Kerr Stowsky adoption |
I have been Uncle Kenny to two birth nieces and dozens of children of my friends over the years. (I just found out that two of my friend’s kids thought we were actually blood related!) Sometimes, I performed well, and other times, I was forgetful. But with these two young children, I feel more focused, more present, more open. Their needs are different because their early lives were so unstable and unsettling. I think because of “my practice,” my trying to slow down and be thankful, I am more open not only to giving love but also to hearing someone ask for love without precise language. The other day, we arrived for a quick visit at David and Jay’s, and young Jaden (we call him little Jay) was waiting on the patio because from that vantage point he could see us come up the steps to the back door or hear us open the front gate and walk up the path to the front door. He had us covered. His older sister Shayla (Jaden calls her ShayShay) was waiting inside with her book. When I first met her, she didn’t know how to read, and now she reads me entire books far beyond her grade level. When we were at the Exploratorium last weekend, Jaden focused intently on just a few of the gizmos, but Shayla was drawn to many of the bright new shiny objects. She has learned how to wait patiently for her turn, even though she worries that whatever she wants will be gone by the time she gets to the front of the line. After our science playtime, we were walking to get ice cream, and she complained bitterly about her feet hurting and that it isn’t fair that Jaden gets carried all the time. Shayla is too big (not to mention too old!) to get carried, but what she really needed was someone to hear her complaint and stay next to her. In a few minutes, we got our soft serve ice cream cones and watched the bay. There is still something so comforting about sitting outside on a beautiful day with a good ice cream cone. It washes away the sore feet and injustices of being a big sister.

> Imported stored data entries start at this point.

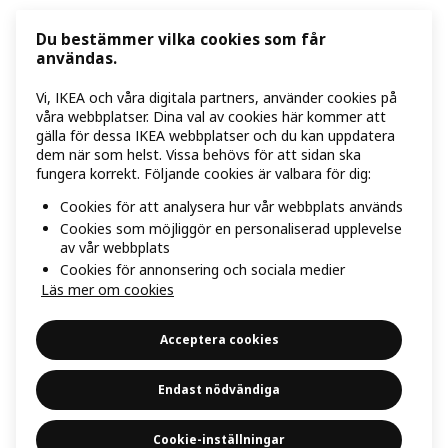
Du bestämmer vilka cookies som får
användas.
Vi, IKEA och våra digitala partners, använder cookies på
våra webbplatser. Dina val av cookies här kommer att
gälla för dessa IKEA webbplatser och du kan uppdatera
dem när som helst. Vissa behövs för att sidan ska
fungera korrekt. Följande cookies är valbara för dig:
Cookies för att analysera hur vår webbplats används
Cookies som möjliggör en personaliserad upplevelse
av vår webbplats
Cookies för annonsering och sociala medier
Läs mer om cookies
Acceptera cookies
Endast nödvändiga
Cookie-inställningar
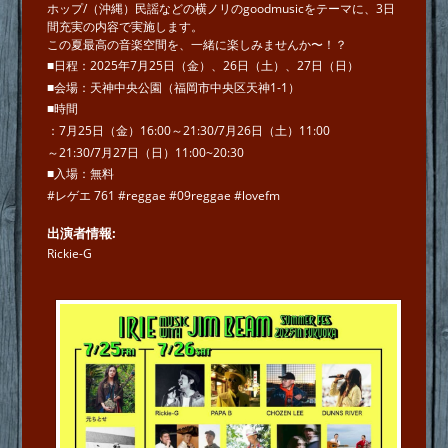
ホップ/（沖縄）民謡などの横ノリのgoodmusicをテーマに、3日
間充実の内容で実施します。
この夏最高の音楽空間を、一緒に楽しみませんか〜！？
■日程：2025年7月25日（金）、26日（土）、27日（日）
■会場：天神中央公園（福岡市中央区天神1-1）
■時間
：7月25日（金）16:00～21:30/7月26日（土）11:00
～21:30/7月27日（日）11:00~20:30
■入場：無料
#レゲエ 761 #reggae #09reggae #lovefm
出演者情報
Rickie-G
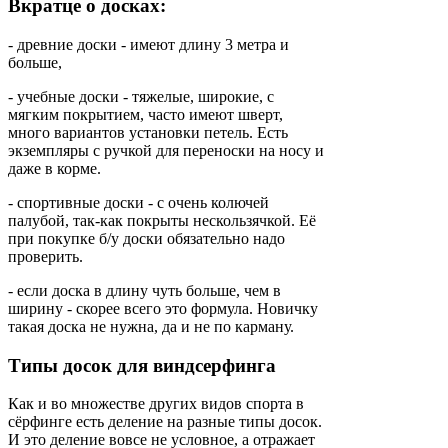
Вкратце о досках:
- древние доски - имеют длину 3 метра и
больше,
- учебные доски - тяжелые, широкие, с
мягким покрытием, часто имеют шверт,
много вариантов установки петель. Есть
экземпляры с ручкой для переноски на носу и
даже в корме.
- спортивные доски - с очень колючей
палубой, так-как покрыты нескользячкой. Её
при покупке б/у доски обязательно надо
проверить.
- если доска в длину чуть больше, чем в
ширину - скорее всего это формула. Новичку
такая доска не нужна, да и не по карману.
Типы досок для виндсерфинга
Как и во множестве других видов спорта в
сёрфинге есть деление на разные типы досок.
И это деление вовсе не условное, а отражает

Jay with the kids at Point Lobos |
Watching the kids find their sea legs in a new home and with a new family has been the most powerful emotional experience of the last few years. I can’t close Guantanamo or stop the NSA or any of the many political issues I post articles about every week. But I can hold a trusting little hand during a walk and throw a laughing child up into the air and let them fall into the pool, and they know I will catch them before they go too far under. I really think my home-cooked form of prayer has helped give me the stillness and gratitude to be present with these wondrous kids. I am more open to love, which travels two ways all the time. That is an answered prayer.